> _Recorded data_:
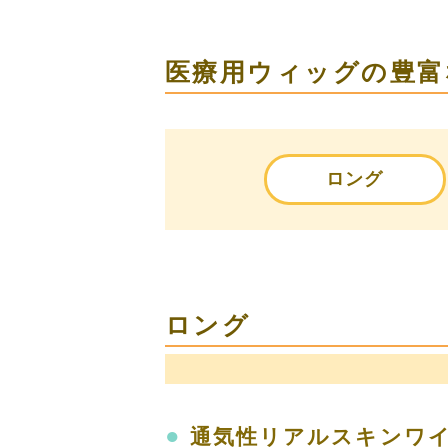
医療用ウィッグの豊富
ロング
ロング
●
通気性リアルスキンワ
==
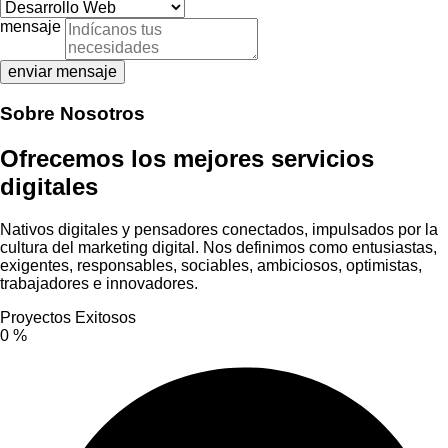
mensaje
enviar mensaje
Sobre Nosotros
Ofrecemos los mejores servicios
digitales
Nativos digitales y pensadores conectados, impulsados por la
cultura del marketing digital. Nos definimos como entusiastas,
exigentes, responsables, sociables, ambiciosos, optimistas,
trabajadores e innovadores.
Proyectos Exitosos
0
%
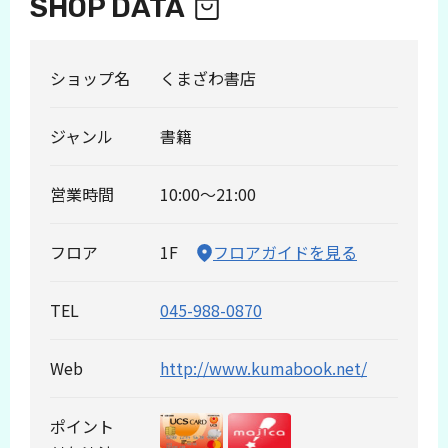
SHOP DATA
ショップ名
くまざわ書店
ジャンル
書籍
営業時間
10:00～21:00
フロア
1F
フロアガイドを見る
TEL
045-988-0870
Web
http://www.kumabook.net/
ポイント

> _Required work_: Out of the preceding entries, pull each line that contains the word "digitales".

> _Answer below_:
digitales
Nativos digitales y pensadores conectados, impulsados por la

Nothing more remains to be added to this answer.